Malicious devices are explicitly NOT part of the linux threat model. If
this is a real device, I'd say go talk to whomever made it and get the
firmware fixed. If this is a "hardening" effort to protect against the
threat of malicious devices, then I don't think we should bother.
>> + * blk_mq_tag_to_rq() returns whatever request last used this tag, which
>> + * may no longer be in flight if the device reports a bogus command id.

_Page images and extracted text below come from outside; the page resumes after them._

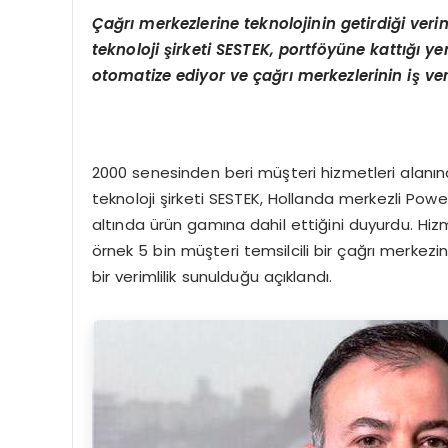
Çağrı merkezlerine teknolojinin getirdiği verim
teknoloji şirketi SESTEK, portföyüne kattığı 
otomatize ediyor ve çağrı merkezlerinin iş verim
2000 senesinden beri müşteri hizmetleri alanın
teknoloji şirketi SESTEK, Hollanda merkezli P
altında ürün gamına dahil ettiğini duyurdu. Hi
örnek 5 bin müşteri temsilcili bir çağrı merkez
bir verimlilik sunulduğu açıklandı.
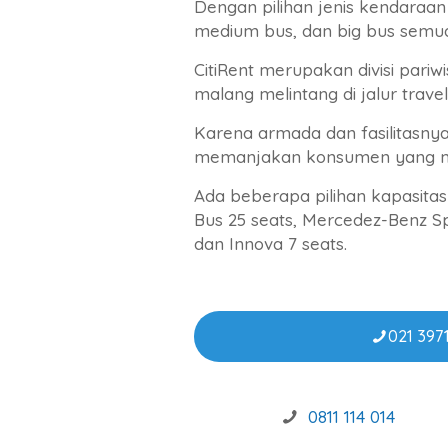
Dengan pilihan jenis kendaraan 
medium bus, dan big bus semu
CitiRent merupakan divisi pariwi
malang melintang di jalur trave
Karena armada dan fasilitasn
memanjakan konsumen yang 
Ada beberapa pilihan kapasita
Bus 25 seats, Mercedez-Benz Spr
dan Innova 7 seats.
021 3971
0811 114 014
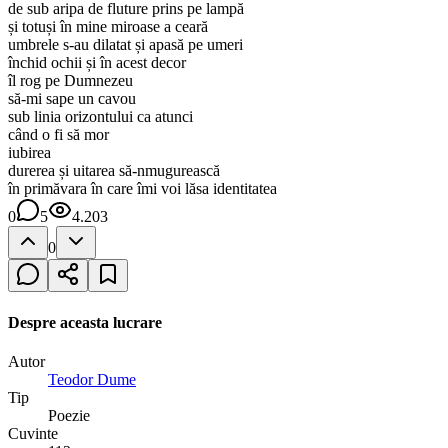
de sub aripa de fluture prins pe lampă
și totuși în mine miroase a ceară
umbrele s-au dilatat și apasă pe umeri
închid ochii și în acest decor
îl rog pe Dumnezeu
să-mi sape un cavou
sub linia orizontului ca atunci
când o fi să mor
iubirea
durerea și uitarea să-nmugurească
în primăvara în care îmi voi lăsa identitatea
0
5
4.203
0
Despre aceasta lucrare
Autor
Teodor Dume
Tip
Poezie
Cuvinte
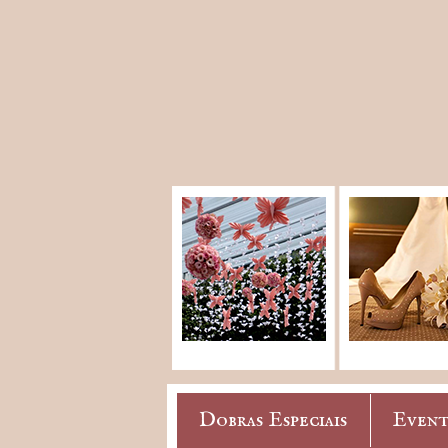
Dobras Especiais
Event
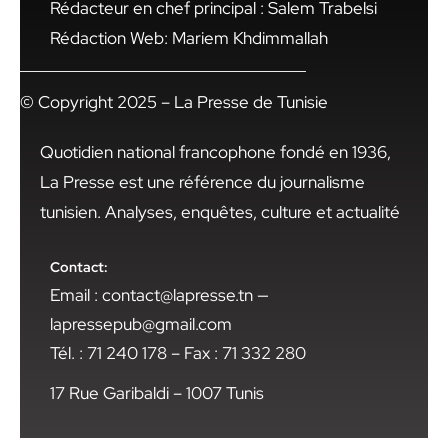
Rédacteur en chef principal : Salem Trabelsi
Rédaction Web: Mariem Khdimmallah
© Copyright 2025 – La Presse de Tunisie
Quotidien national francophone fondé en 1936,
La Presse est une référence du journalisme
tunisien. Analyses, enquêtes, culture et actualité
Contact:
Email : contact@lapresse.tn —
lapressepub@gmail.com
Tél. : 71 240 178 – Fax : 71 332 280
17 Rue Garibaldi – 1007 Tunis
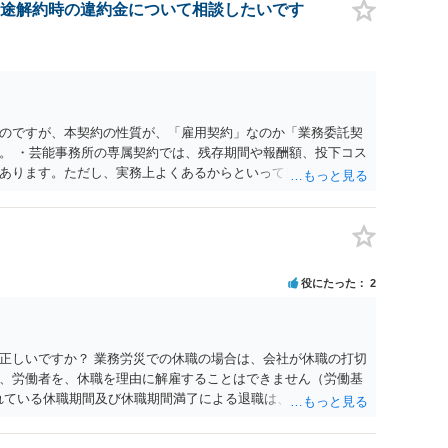
休業法関係の問題もあるかもしれません。 ある程度労働法に関
途解約時の違約金について相談したいです
一度、お近くの弁護士にご相談下さい。
のですが、本契約の性質が、「雇用契約」なのか「業務委託契
。 ・芸能事務所の専属契約では、残存期間や報酬額、投下コス
あります。ただし、実務上よくあるからといって当然に適法と
係や合理性が重要です。 ・違約金に上限がなくても、常に有効
約に近い実態なら労基法16条で無効となる余地があり、そうで
大なら無効や減額が争点になります。 ・契約前の修正交渉は一
を設ける、実損害ベースにする、算定根拠を明確化する、違約金
」に限定する、などが典型です。 ・弁護士に契約前に契約書の
役にたった
2
ると思われます。 争点は、契約類型が雇用か業務委託か、実態
にどう定められているか、違約金の算定根拠が合理的か、とい
渉のパワーバランスの問題もありますが、修正余地があるう
で、資料等を持参の上弁護士に確認されることをお勧めしま
正しいですか？ 業務労災での休職の場合は、会社が休職の打切
よってはタレント側に損害賠償が発生する建付けになっているこ
、労働者を、休職を理由に解雇することはできません（労働基
に解除したのにタレントへ違約金を課す設計は、合理性や対価
られている休職期間及び休職期間満了による退職は、業務労災への
レント側の重大な契約違反がある場合は、実損害の範囲で請求
 仮に会社が打切り補償をせずに解雇した場合は、不当解雇に当
償保険の保険金とは別に、受け取れる金銭はありますでしょう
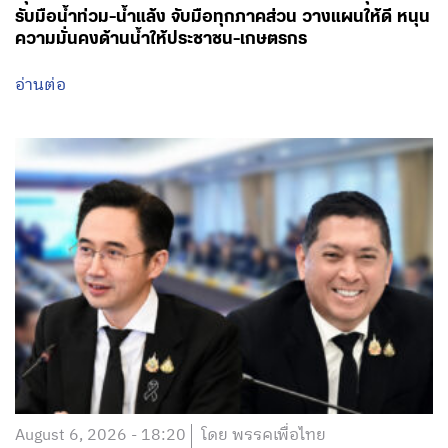
รับมือน้ำท่วม-น้ำแล้ง จับมือทุกภาคส่วน วางแผนให้ดี หนุน
ความมั่นคงด้านน้ำให้ประชาชน-เกษตรกร
อ่านต่อ
August 6, 2026 - 18:20
โดย พรรคเพื่อไทย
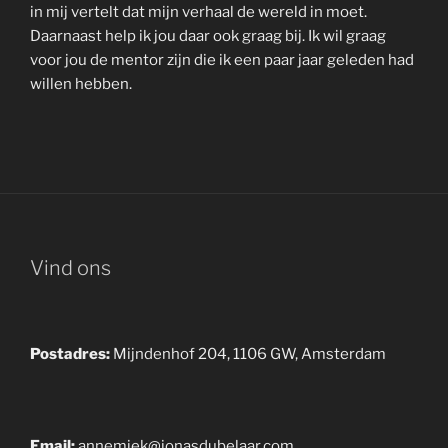
in mij vertelt dat mijn verhaal de wereld in moet.
Daarnaast help ik jou daar ook graag bij. Ik wil graag
voor jou de mentor zijn die ik een paar jaar geleden had
willen hebben.
Vind ons
Postadres:
Mijndenhof 204, 1106 GW, Amsterdam
Email:
annemiek@jonasdubelaar.com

>> + * Completing it would deref a NULL rq->mq_hctx or double-complete a
>> + * command; the 4-bit genctr below only narrows the window.
>> + */
>> + if (unlikely(blk_mq_rq_state(rq) != MQ_RQ_IN_FLIGHT)) {
>> + dev_err(nvme_req(rq)->ctrl->device,
>> + "completion for request %#x not in flight\n", tag);
>> + return NULL;
>> + }
>
> Although this check looks cheap enough that it should not hurt to add
> it. So I think this should be ok, but maybe respin with your planned
> commit message update.
Only for the right reasons, imho.
--
Jens Axboe